### What you have to do
Although the entries contain pictures, the copy should hold only their exact text.

### Records supplied

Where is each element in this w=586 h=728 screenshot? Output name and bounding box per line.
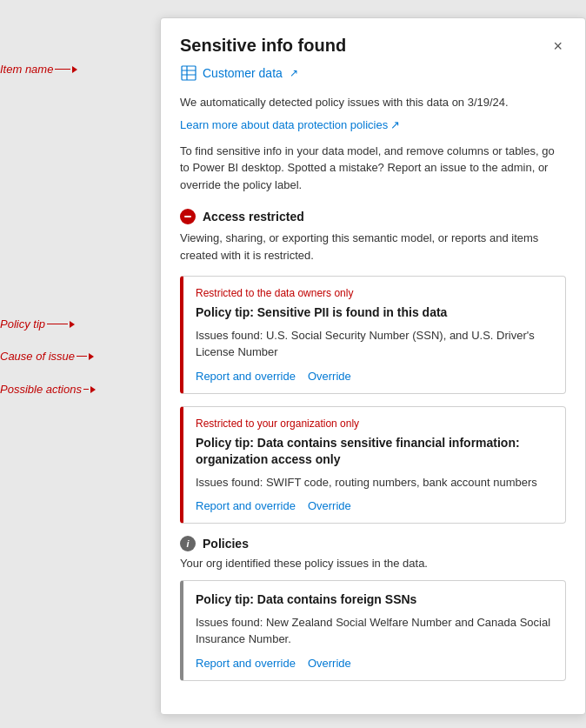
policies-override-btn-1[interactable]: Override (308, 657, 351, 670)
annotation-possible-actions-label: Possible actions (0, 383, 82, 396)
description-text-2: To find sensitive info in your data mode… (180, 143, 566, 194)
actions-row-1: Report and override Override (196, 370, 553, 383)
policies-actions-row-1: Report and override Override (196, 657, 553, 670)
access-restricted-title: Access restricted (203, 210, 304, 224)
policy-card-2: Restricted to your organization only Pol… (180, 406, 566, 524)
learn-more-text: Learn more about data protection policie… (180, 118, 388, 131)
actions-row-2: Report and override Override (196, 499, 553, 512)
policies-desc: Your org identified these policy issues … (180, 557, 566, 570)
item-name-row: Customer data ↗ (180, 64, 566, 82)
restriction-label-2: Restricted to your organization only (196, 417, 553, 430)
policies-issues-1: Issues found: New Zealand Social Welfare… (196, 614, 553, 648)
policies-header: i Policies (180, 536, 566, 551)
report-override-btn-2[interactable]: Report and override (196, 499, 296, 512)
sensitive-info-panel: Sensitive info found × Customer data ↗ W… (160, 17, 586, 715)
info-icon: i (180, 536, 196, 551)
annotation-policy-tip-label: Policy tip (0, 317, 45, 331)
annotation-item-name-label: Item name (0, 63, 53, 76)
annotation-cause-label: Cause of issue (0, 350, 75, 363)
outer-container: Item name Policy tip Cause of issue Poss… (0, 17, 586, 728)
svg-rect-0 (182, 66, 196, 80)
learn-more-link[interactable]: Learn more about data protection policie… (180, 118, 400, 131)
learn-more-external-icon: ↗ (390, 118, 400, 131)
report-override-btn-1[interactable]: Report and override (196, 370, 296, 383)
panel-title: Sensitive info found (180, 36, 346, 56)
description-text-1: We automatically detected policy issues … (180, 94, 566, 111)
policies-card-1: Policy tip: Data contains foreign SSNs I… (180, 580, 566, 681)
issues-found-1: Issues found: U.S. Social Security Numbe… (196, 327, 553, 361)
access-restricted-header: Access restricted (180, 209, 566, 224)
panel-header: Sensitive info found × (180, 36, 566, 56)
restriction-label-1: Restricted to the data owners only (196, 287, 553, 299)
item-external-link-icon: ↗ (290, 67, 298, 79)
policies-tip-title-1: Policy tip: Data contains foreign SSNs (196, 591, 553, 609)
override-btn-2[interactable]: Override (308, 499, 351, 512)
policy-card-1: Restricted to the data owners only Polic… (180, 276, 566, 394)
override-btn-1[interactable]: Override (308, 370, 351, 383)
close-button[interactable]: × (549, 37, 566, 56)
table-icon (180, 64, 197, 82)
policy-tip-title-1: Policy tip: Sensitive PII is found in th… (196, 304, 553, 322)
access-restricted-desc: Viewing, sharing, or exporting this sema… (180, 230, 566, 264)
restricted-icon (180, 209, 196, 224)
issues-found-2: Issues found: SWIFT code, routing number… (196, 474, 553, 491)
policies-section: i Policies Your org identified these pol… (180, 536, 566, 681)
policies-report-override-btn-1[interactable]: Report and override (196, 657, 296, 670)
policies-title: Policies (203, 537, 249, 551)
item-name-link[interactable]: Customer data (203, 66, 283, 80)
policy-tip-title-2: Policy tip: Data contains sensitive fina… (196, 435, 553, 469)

### Exercise output
Where is each element in this w=586 h=728 screenshot? Output name and bounding box per line.
policies-override-btn-1[interactable]: Override (308, 657, 351, 670)
annotation-possible-actions-label: Possible actions (0, 383, 82, 396)
description-text-2: To find sensitive info in your data mode… (180, 143, 566, 194)
actions-row-1: Report and override Override (196, 370, 553, 383)
policies-actions-row-1: Report and override Override (196, 657, 553, 670)
access-restricted-title: Access restricted (203, 210, 304, 224)
policy-card-2: Restricted to your organization only Pol… (180, 406, 566, 524)
learn-more-text: Learn more about data protection policie… (180, 118, 388, 131)
actions-row-2: Report and override Override (196, 499, 553, 512)
policies-desc: Your org identified these policy issues … (180, 557, 566, 570)
item-name-row: Customer data ↗ (180, 64, 566, 82)
restriction-label-2: Restricted to your organization only (196, 417, 553, 430)
policies-issues-1: Issues found: New Zealand Social Welfare… (196, 614, 553, 648)
policies-header: i Policies (180, 536, 566, 551)
report-override-btn-2[interactable]: Report and override (196, 499, 296, 512)
sensitive-info-panel: Sensitive info found × Customer data ↗ W… (160, 17, 586, 715)
info-icon: i (180, 536, 196, 551)
annotation-policy-tip-label: Policy tip (0, 317, 45, 331)
annotation-item-name-label: Item name (0, 63, 53, 76)
annotation-cause-label: Cause of issue (0, 350, 75, 363)
outer-container: Item name Policy tip Cause of issue Poss… (0, 17, 586, 728)
svg-rect-0 (182, 66, 196, 80)
learn-more-link[interactable]: Learn more about data protection policie… (180, 118, 400, 131)
learn-more-external-icon: ↗ (390, 118, 400, 131)
report-override-btn-1[interactable]: Report and override (196, 370, 296, 383)
panel-title: Sensitive info found (180, 36, 346, 56)
description-text-1: We automatically detected policy issues … (180, 94, 566, 111)
policies-card-1: Policy tip: Data contains foreign SSNs I… (180, 580, 566, 681)
issues-found-1: Issues found: U.S. Social Security Numbe… (196, 327, 553, 361)
access-restricted-header: Access restricted (180, 209, 566, 224)
panel-header: Sensitive info found × (180, 36, 566, 56)
restriction-label-1: Restricted to the data owners only (196, 287, 553, 299)
item-external-link-icon: ↗ (290, 67, 298, 79)
policies-tip-title-1: Policy tip: Data contains foreign SSNs (196, 591, 553, 609)
override-btn-2[interactable]: Override (308, 499, 351, 512)
policy-card-1: Restricted to the data owners only Polic… (180, 276, 566, 394)
override-btn-1[interactable]: Override (308, 370, 351, 383)
close-button[interactable]: × (549, 37, 566, 56)
table-icon (180, 64, 197, 82)
policy-tip-title-1: Policy tip: Sensitive PII is found in th… (196, 304, 553, 322)
access-restricted-desc: Viewing, sharing, or exporting this sema… (180, 230, 566, 264)
restricted-icon (180, 209, 196, 224)
issues-found-2: Issues found: SWIFT code, routing number… (196, 474, 553, 491)
policies-section: i Policies Your org identified these pol… (180, 536, 566, 681)
policies-report-override-btn-1[interactable]: Report and override (196, 657, 296, 670)
policies-title: Policies (203, 537, 249, 551)
item-name-link[interactable]: Customer data (203, 66, 283, 80)
policy-tip-title-2: Policy tip: Data contains sensitive fina… (196, 435, 553, 469)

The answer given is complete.